The study “MDR1 deficiency impairs mitochondrial homeostasis and promotes intestinal inflammation” was published in the journal Mucosal Immunology.
The MDR1 gene carries vital functions in the gut by preventing the cells’ uptake of damaging substances or by promoting the substances’ rapid elimination.
Researchers at the University of Edinburgh looked at the expression of MDR1 in IBD patients and compared it to biopsies of the colon from patients with inflamed IBD, to those who showed no signs of inflammation. They found that MDR1 function was decreased in inflamed colons of IBD patients.
To understand the significance of a lower expression on MDR1 in the colon, researchers used mice that lack MDR1 altogether. These mice, they learned, had defective mitochondria.
Mitochondria are small organelles that exist inside cells and perform vital functions; one of the most important being the production of energy cells needed to function properly and protect against damaging molecules, known as reactive oxygen species (ROS).

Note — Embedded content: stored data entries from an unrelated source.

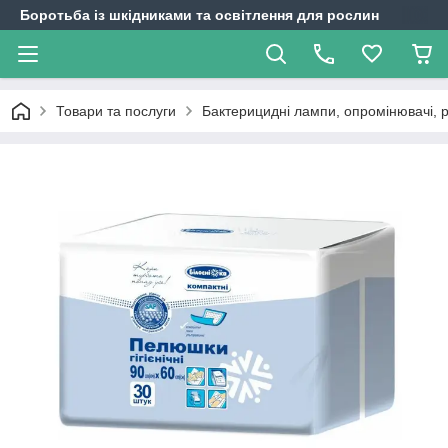
Боротьба із шкідниками та освітлення для рослин
Товари та послуги
Бактерицидні лампи, опромінювачі, 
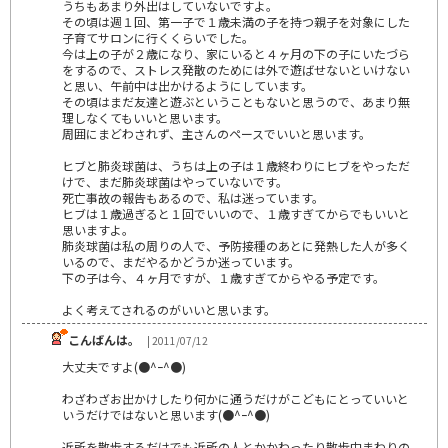
うちもあまり外出はしていないですよ。
その頃は週１回、第一子で１歳未満の子を持つ親子を対象にした
子育てサロンに行くくらいでした。
今は上の子が２歳になり、家にいると４ヶ月の下の子にいたづら
をするので、ストレス発散のためには外で遊ばせないといけない
と思い、午前中は出かけるようにしています。
その頃はまだ友達と遊ぶということもないと思うので、あまり無
理しなくてもいいと思います。
周囲にまどわされず、主さんのペースでいいと思います。
ヒブと肺炎球菌は、うちは上の子は１歳終わりにヒブをやっただ
けで、まだ肺炎球菌はやっていないです。
死亡事故の報告もあるので、私は迷っています。
ヒブは１歳過ぎると１回でいいので、１歳すぎてからでもいいと
思いますよ。
肺炎球菌は私の周りの人で、予防接種のあとに発熱した人が多く
いるので、まだやるかどうか迷っています。
下の子は今、４ヶ月ですが、１歳すぎてからやる予定です。
よく考えてされるのがいいと思います。
こんばんは。
| 2011/07/12
大丈夫ですよ(●^ｰ^●)
わざわざお出かけしたり何かに通うだけがこどもにとっていいと
いうだけではないと思います(●^ｰ^●)
近所を散歩するだけでも近所の人とかかわったり散歩中まわりの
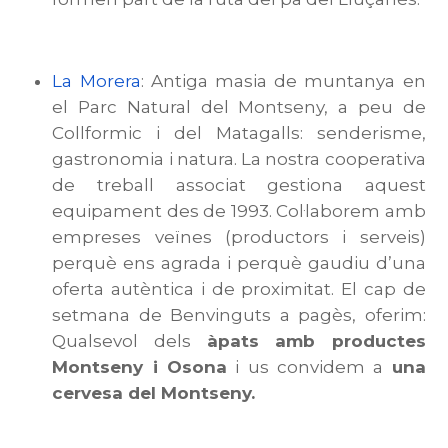
La Morera
: Antiga masia de muntanya en
el Parc Natural del Montseny, a peu de
Collformic i del Matagalls: senderisme,
gastronomia i natura. La nostra cooperativa
de treball associat gestiona aquest
equipament des de 1993. Col·laborem amb
empreses veïnes (productors i serveis)
perquè ens agrada i perquè gaudiu d’una
oferta autèntica i de proximitat. El cap de
setmana de Benvinguts a pagès, oferim:
Qualsevol dels
àpats amb productes
Montseny i Osona
i us convidem a
una
cervesa del Montseny.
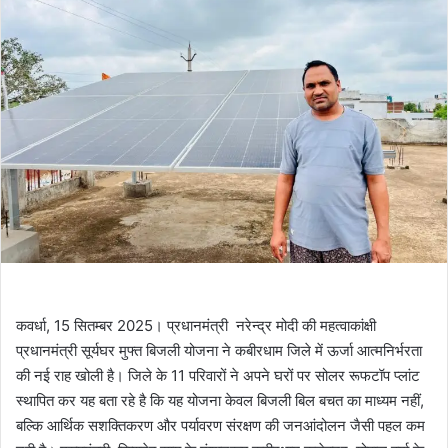
कवर्धा, 15 सितम्बर 2025। प्रधानमंत्री नरेन्द्र मोदी की महत्वाकांक्षी
प्रधानमंत्री सूर्यघर मुफ्त बिजली योजना ने कबीरधाम जिले में ऊर्जा आत्मनिर्भरता
की नई राह खोली है। जिले के 11 परिवारों ने अपने घरों पर सोलर रूफटॉप प्लांट
स्थापित कर यह बता रहे है कि यह योजना केवल बिजली बिल बचत का माध्यम नहीं,
बल्कि आर्थिक सशक्तिकरण और पर्यावरण संरक्षण की जनआंदोलन जैसी पहल कम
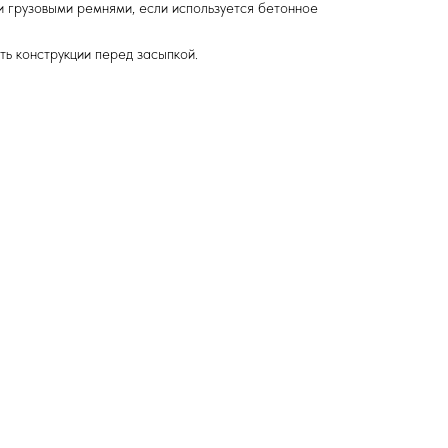
 грузовыми ремнями, если используется бетонное
ь конструкции перед засыпкой.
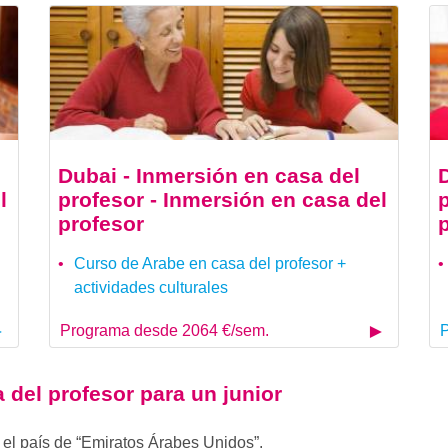
Dubai - Inmersión en casa del
l
profesor - Inmersión en casa del
profesor
Curso de Arabe en casa del profesor +
actividades culturales
Programa desde 2064 €/sem.
P
 del profesor para un junior
el país de “Emiratos Árabes Unidos”.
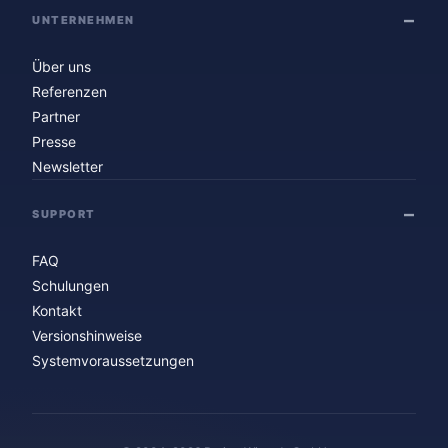
UNTERNEHMEN
Über uns
Referenzen
Partner
Presse
Newsletter
SUPPORT
FAQ
Schulungen
Kontakt
Versionshinweise
Systemvoraussetzungen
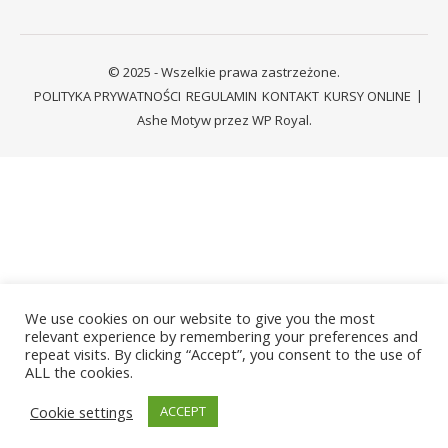
© 2025 - Wszelkie prawa zastrzeżone.
POLITYKA PRYWATNOŚCI
REGULAMIN
KONTAKT
KURSY ONLINE
Ashe Motyw przez
WP Royal
.
We use cookies on our website to give you the most
relevant experience by remembering your preferences and
repeat visits. By clicking “Accept”, you consent to the use of
ALL the cookies.
Cookie settings
ACCEPT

Defective mitochondria, upon loss of MDR1 function, led to the development of colitis, the inflammatory status in the colon that defines IBD. Researchers performed more in-depth studies and found that “many (∼5%) of IBD susceptibility genes with direct roles in regulating mitochondria homeostasis,” they wrote in their abstract.
Moreover, the team showed that a mitochondria-targeted drug, Mitoquinone, known for its protective role, reduced colitis and promoted bowel recovery in the mice lacking MDR1.
“IBD has a serious impact on quality of life, with 6,000 new cases diagnosed per year in the U.K. We have shown that MDR1 and mitochondrial function are important jigsaw pieces in the complex causes of IBD,” Gwo-Tzer Ho, MD, honorary consultant gastroenterologist at the MRC Centre for Inflammation Research, University of Edinburg and lead author of the study, said in a press release.
“Our studies highlight the importance of shielding the mitochondria from damage. This will open new approaches to drug targets that focus on the mitochondria to better design treatments for patients,” he concluded.